Combined magnetic resonance and optical imaging of head and neck tumor xenografts using Gadolinium-labelled phosphorescent polymeric nanomicelles
1 Institute for Lasers, Photonics and Biophotonics, SUNY at Buffalo, Buffalo, New York, USA
2 Department of Pharmacology and Therapeutics, Roswell Park Cancer Institute, Buffalo, New York, USA
3 Department of Chemistry, University of Southern California, Los Angeles, California, USA
4 Department of Dentistry and Maxillofacial Prosthetics, Roswell Park Cancer Institute, Buffalo, New York, USA
5 Department of Physics, Northeastern University, Boston, MA
Head & Neck Oncology 2010, 2:35 doi:10.1186/1758-3284-2-35Published: 26 November 2010
The overall objective of this study was to develop a nanoparticle formulation for dual modality imaging of head and neck cancer. Here, we report the synthesis and characterization of polymeric phospholipid-based nanomicelles encapsulating near-infrared (NIR) phosphorescent molecules of Pt(II)-tetraphenyltetranaphthoporphyrin [Pt(TPNP)] and surface functionalized with gadolinium [Pt(TPNP)-Gd] for combined magnetic resonance imaging (MRI) and NIR optical imaging applications.

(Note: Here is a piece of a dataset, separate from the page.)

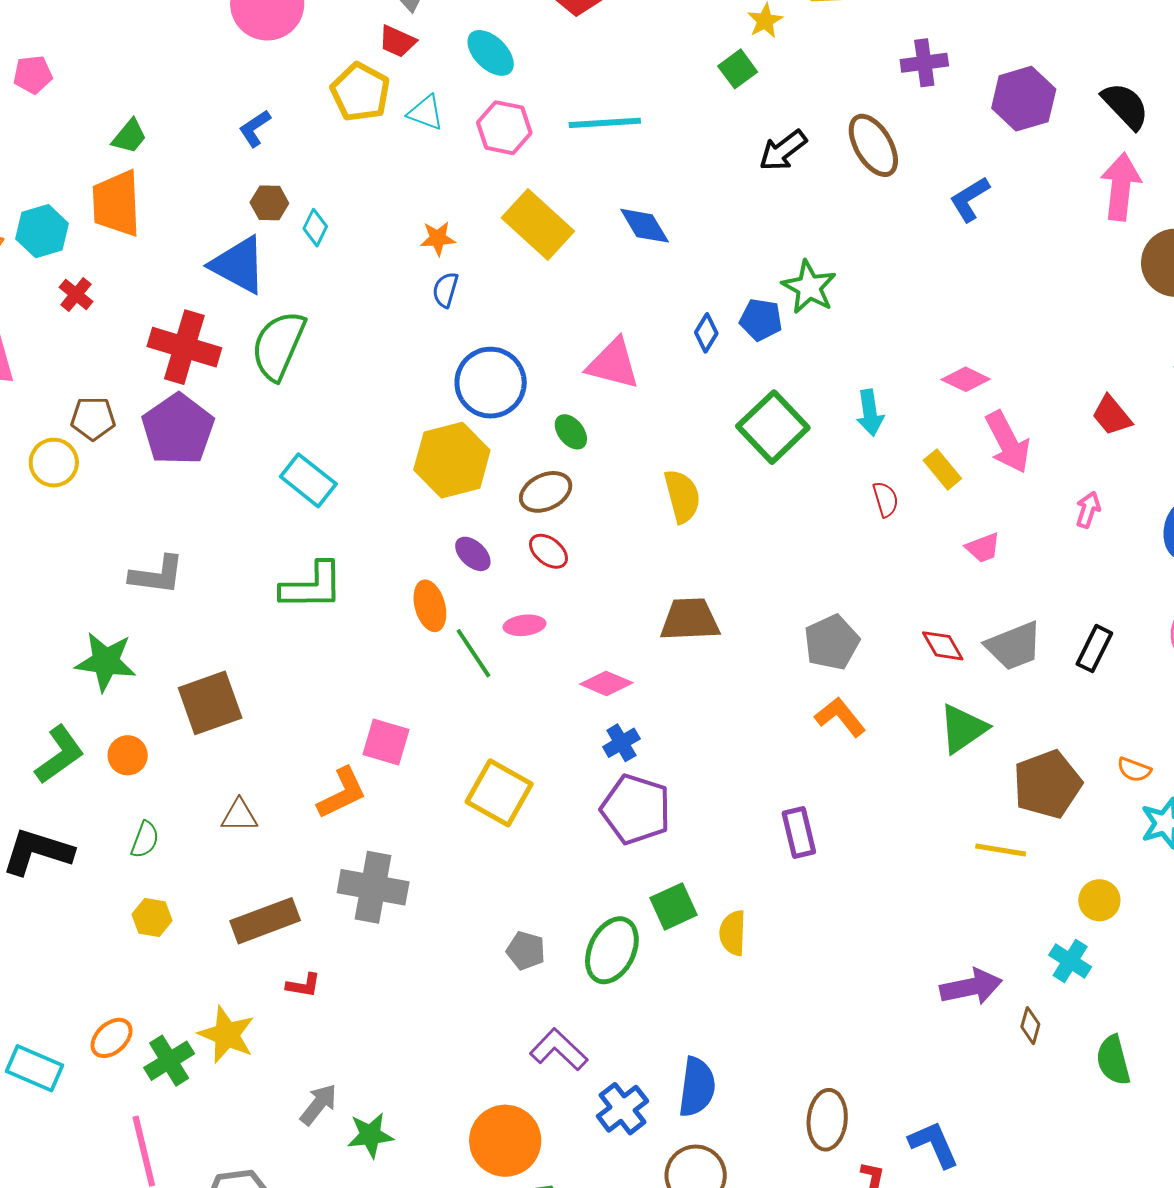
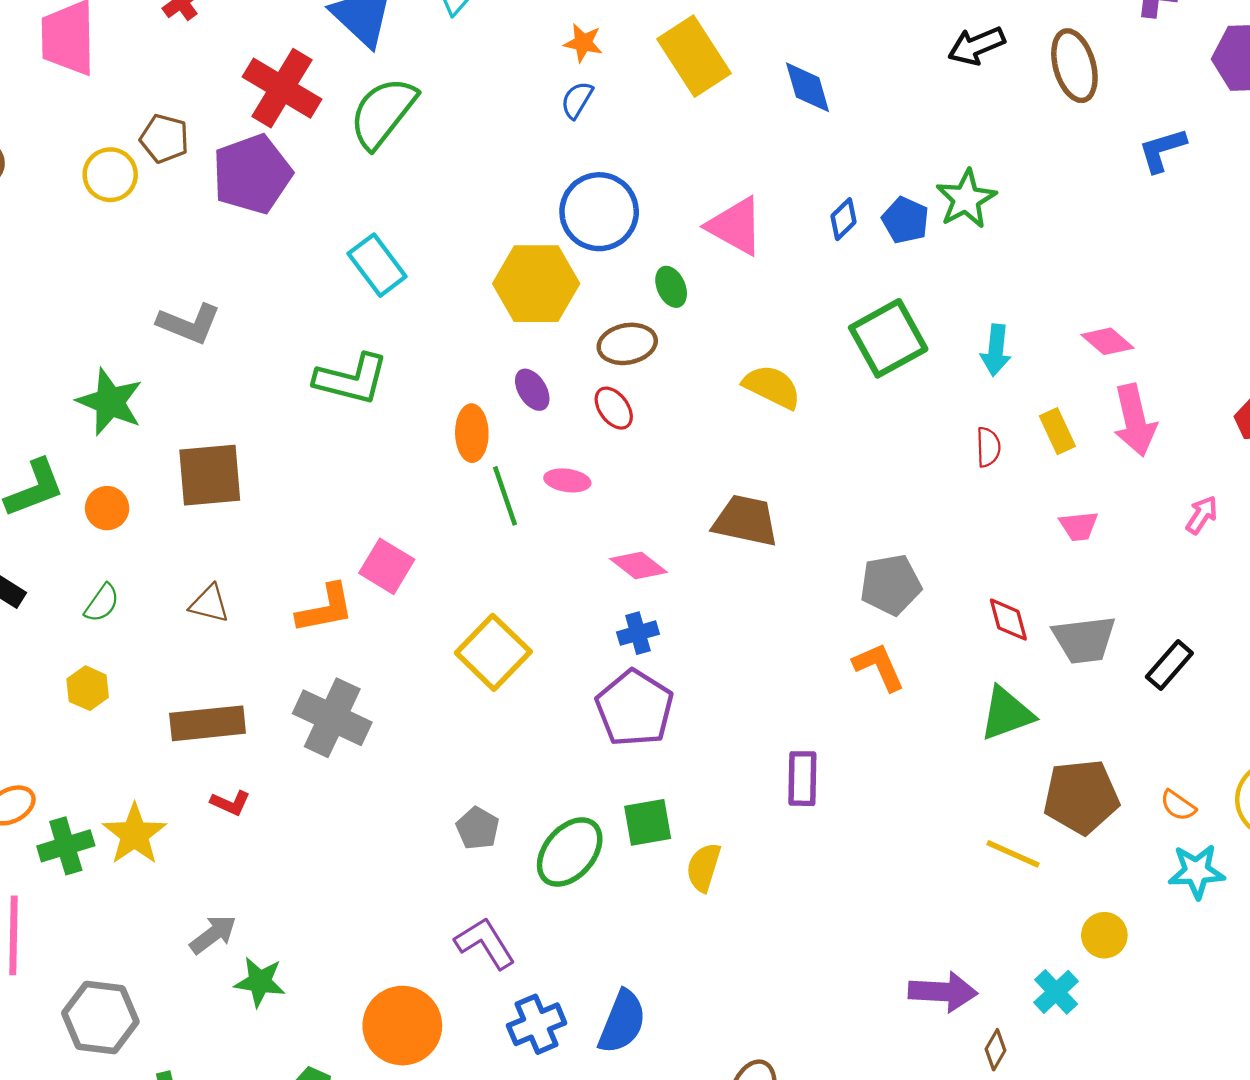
yellow semicircle: (682, 496) -> (772, 387), turned -64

Dynamic light scattering, electron microscopy, optical spectroscopy and MR relaxometric measurements were performed to characterize the optical and magnetic properties of nanoparticles in vitro. Subsequently, in vivo imaging experiments were carried out using nude mice bearing primary patient tumor-derived human head and neck squamous cell carcinoma xenografts.
The nanomicelles were ~100 nm in size and stable in aqueous suspension. T1-weighted MRI and relaxation rate (R1 = 1/T1) measurements carried out at 4.7 T revealed enhancement in the tumor immediately post injection with nanomicelles, particularly in the tumor periphery which persisted up to 24 hours post administration. Maximum intensity projections (MIPs) generated from 3D T1-weighted images also demonstrated visible enhancement in contrast within the tumor, liver and blood vessels. NIR optical imaging performed (in vivo and ex vivo) following completion of MRI at the 24 h time point confirmed tumor localization of the nanoparticles. The large spectral separation between the Pt(TPNP) absorption (~700 nm) and phosphorescence emission (~900 nm) provided a dramatic decrease in the level of background, resulting in high contrast optical (NIR phosphorescence) imaging.
In conclusion, Pt(TPNP)-Gd nanomicelles exhibit a high degree of tumor-avidity and favorable imaging properties that allow for combined MR and optical imaging of head and neck tumors. Further investigation into the potential of Pt(TPNP)-Gd nanomicelles for combined imaging and therapy of cancer is currently underway.